Hadoop Distcp - small files issue while copying between different locations

1.3k Views Asked by At

I have tried to copy 400+ GB and one more distcp job with the size of data 35.6 GB, but both of them took nearly 2 -3 hours for the completion.

We do have enough resources in the cluster.

But when I have examined the container logs, I found it takes so much of time to copy small files. The file in question is a small file.

2019-10-23 14:49:09,546 INFO [main] org.apache.hadoop.tools.mapred.CopyMapper: Copying hdfs://service-namemode-prod-ab/abc/xyz/ava/abc/hello/GRP_part-00001-.snappy.parquet to s3a://bucket-name/Data/abc/xyz/ava/abc/hello/GRP_part-00001-.snappy.parquet 2019-10-23 14:49:09,940 INFO [main] org.apache.hadoop.tools.mapred.RetriableFileCopyCommand: Creating temp file: s3a://bucket-name/Data/.distcp.tmp.attempt_1571566366604_9887_m_000010_0

So what can be done to improve this with distcp to make the copy quicker?

Note: the same copy of data on the same cluster to Object Store (internal storage) not AWS S3, but similar to S3 took 4 mins for 98.6 GB.

Command :

hadoop distcp -Dmapreduce.task.timeout=0 -Dfs.s3a.fast.upload=true -Dfs.s3a.fast.buffer.size=157286400 -Dfs.s3a.multipart.size=314572800 -Dfs.s3a.multipart.threshold=1073741824 -Dmapreduce.map.memory.mb=8192 -Dmapreduce.map.java.opts=-Xmx7290m -Dfs.s3a.max.total.tasks=1 -Dfs.s3a.threads.max=10 -bandwidth 1024 /abc/xyz/ava/ s3a://bucket-name/Data/

What can be optimized in terms of value here?

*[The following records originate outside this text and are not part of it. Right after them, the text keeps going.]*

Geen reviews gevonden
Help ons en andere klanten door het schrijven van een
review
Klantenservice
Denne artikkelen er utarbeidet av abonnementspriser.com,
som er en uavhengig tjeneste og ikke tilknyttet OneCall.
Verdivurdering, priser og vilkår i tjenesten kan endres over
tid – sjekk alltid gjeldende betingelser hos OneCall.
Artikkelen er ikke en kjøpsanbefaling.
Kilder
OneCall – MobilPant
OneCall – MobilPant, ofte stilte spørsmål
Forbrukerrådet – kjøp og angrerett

My cluster specs are as follows,

Allocate memory(Cumulative) - 1.2T

Available memory - 5.9T

Allocated VCores(Cumulative) - 119T

Available VCores - 521T

Configured Capacity - 997T

HDFS Used - 813T

Non-HDFS Used - 2.7T

Can anyone suggest a solution to overcome this issue, and suggest an optimal distcp conf for transferring 800 GB - 1 TB files usually from HDFS to Object Store.

3

There are 3 best solutions below

0
On

You can write spark code. List all files in a list. Create a dataframe on it and repartition on it's length... so essentially you have 1 file per partition. Call map partitions on this df, so if you have 100 cores, 100 files will be getting copied at once. CPU utilization will be minimal as it's all IO. Netowork bandwith utilization will be good.

If the number of files is much larger than the core you have, A more faster approach would be to repartition in a way such that there are multiple files in each partition. Then inside mappartition you can spawn n (number of files per partition) number of threads, hence copying n files at once on every core. So if you have 100 cores, you can copy 100 * n files at once. CPU utilization and NBU stats as above.

If you can answer this , do help : Copy data from a on prem s3 object storage to another object storage using hadoop cli commands

0
On

If you are copying to object stores, You can use the -direct option of distcp as well. From the official doc: -direct: Write directly to destination paths Useful for avoiding potentially very expensive temporary file rename operations when the destination is an object store

Distcp before starting to copy builds listing as well, so if that is also taking time you can try using -numListstatusThreads option. Mostly would help if source is object store or you are using the -delete option as well, in which case target listing is also built...

0
On

In my project we have copied 20TB through Distcp to S3a. It was taking almost 24Hrs +. However by adding two new buckets and through same Distcp command, the copying reduced to almost 16Hrs.

One more Option is increase the number of Vcores in the cluster.